I can load photos of my black cruze when i get it washed. I have a LTZ with 35% on the sides and 20% on the back also with black logos. This might help people compare on the level of tint they want. One important part to remember with tinting, other that the law, is the color of the interior. Dark interiors make the tint look darker.
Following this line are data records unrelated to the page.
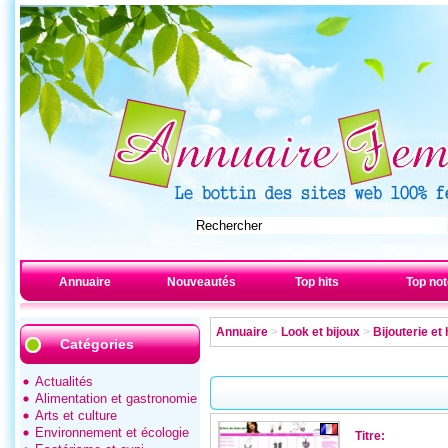
Annuaire
Nouveautés
Top hits
Top no
Annuaire
>
Look et bijoux
>
Bijouterie et
Catégories
Actualités
Alimentation et gastronomie
Arts et culture
Environnement et écologie
Titre: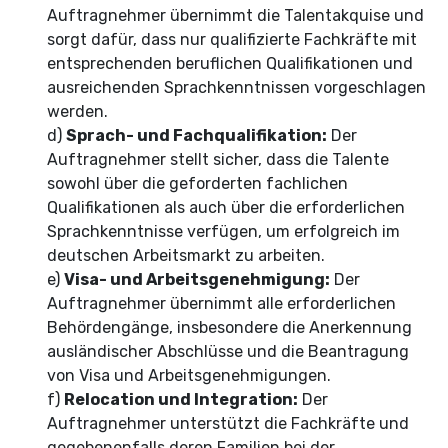
Auftragnehmer übernimmt die Talentakquise und
sorgt dafür, dass nur qualifizierte Fachkräfte mit
entsprechenden beruflichen Qualifikationen und
ausreichenden Sprachkenntnissen vorgeschlagen
werden.
d)
Sprach- und Fachqualifikation:
Der
Auftragnehmer stellt sicher, dass die Talente
sowohl über die geforderten fachlichen
Qualifikationen als auch über die erforderlichen
Sprachkenntnisse verfügen, um erfolgreich im
deutschen Arbeitsmarkt zu arbeiten.
e)
Visa- und Arbeitsgenehmigung:
Der
Auftragnehmer übernimmt alle erforderlichen
Behördengänge, insbesondere die Anerkennung
ausländischer Abschlüsse und die Beantragung
von Visa und Arbeitsgenehmigungen.
f)
Relocation und Integration:
Der
Auftragnehmer unterstützt die Fachkräfte und
gegebenenfalls deren Familien bei der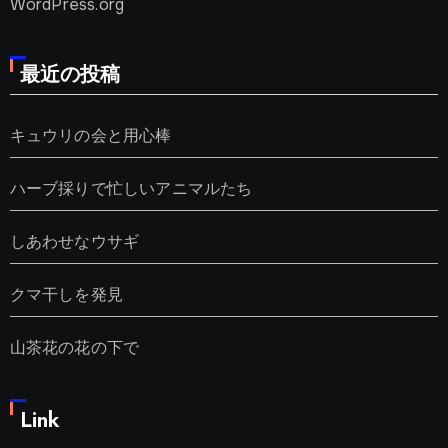
WordPress.org
最近の投稿
キュウリの会と用心棒
ハーブ採りで忙しいアニマルたち
しあわせなウサギ
クマ干しを発見
山茶花の花の下で
Link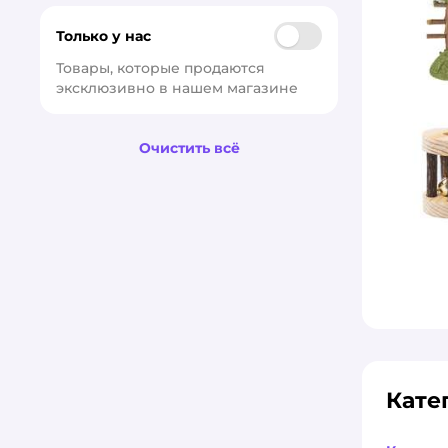
Только у нас
Товары, которые продаются 
эксклюзивно в нашем магазине
Очистить всё
Кате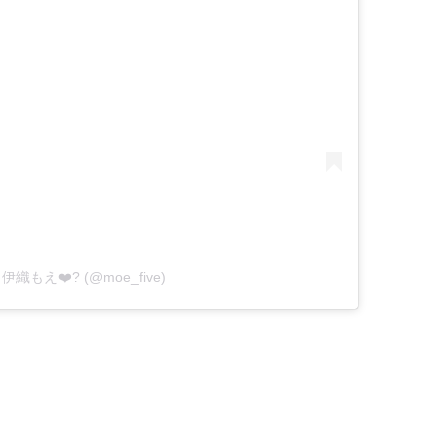
by 伊織もえ❤️‍? (@moe_five)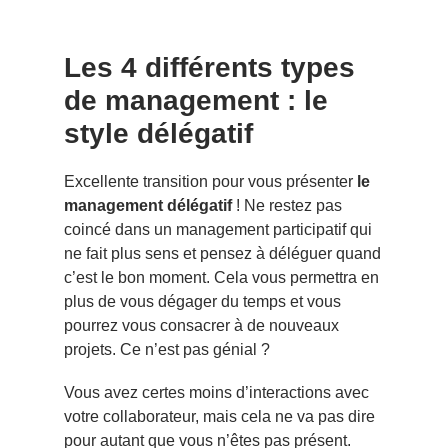
Les 4 différents types
de management : le
style délégatif
Excellente transition pour vous présenter
le
management délégatif
! Ne restez pas
coincé dans un management participatif qui
ne fait plus sens et pensez à déléguer quand
c’est le bon moment. Cela vous permettra en
plus de vous dégager du temps et vous
pourrez vous consacrer à de nouveaux
projets. Ce n’est pas génial ?
Vous avez certes moins d’interactions avec
votre collaborateur, mais cela ne va pas dire
pour autant que vous n’êtes pas présent.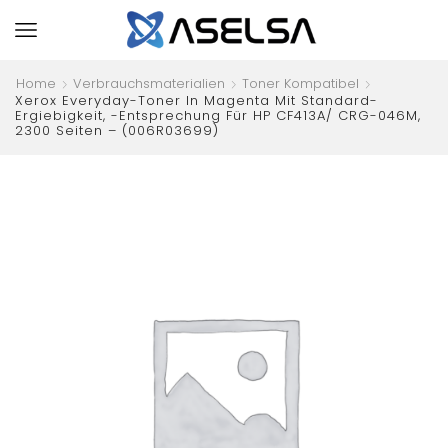
Home
Verbrauchsmaterialien
Toner Kompatibel
Xerox Everyday-Toner In Magenta Mit Standard-
Ergiebigkeit, -Entsprechung Für HP CF413A/ CRG-046M,
2300 Seiten – (006R03699)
Also sunroofs will change the darkness A LOT. i have noticed a huge difference in darkness from sunroof cover open and cover closed.


----------



## CHEVYCRUZE RS (Mar 29, 2011)

so let me get this straight...the bowtie overlays by grafxwerks are actually new emblems instead of a wrap for the emblem?
you can take the emblem off the car with the diagram CUDA showed us??
someone please help and thank u haha


----------



## CHEVYCRUZE RS (Mar 29, 2011)

and where is grafxworks located ?USA im guessing?


----------



## CHEVYCRUZE RS (Mar 29, 2011)

the states have EVERYTHING possible ahah


----------



## 70AARCUDA (Nov 14, 2010)

CHEVYCRUZE RS said:


> the states have EVERYTHING possible ahah


..._except_ *Canadian Club* whiskey(ha,ha)


----------



## VictoryRed08 (Feb 16, 2011)

CHEVYCRUZE RS said:


> so let me get this straight...the bowtie overlays by grafxwerks are actually new emblems instead of a wrap for the emblem?
> you can take the emblem off the car with the diagram CUDA showed us??
> someone please help and thank u haha


The bowtie overlays are essentially a sticker, and you place them on top of your current bowtie.

Grafxwerks is located in the toronto area actually.


----------



## 619CRUZN (Jul 18, 2011)

BEAUTIFUL. i just ordered the decals for the front and back bowtie. Im getting the windows done, and installing HID's. You got good taste.


----------



## SerroMacheR (Feb 29, 2012)

Door handles are quite good


----------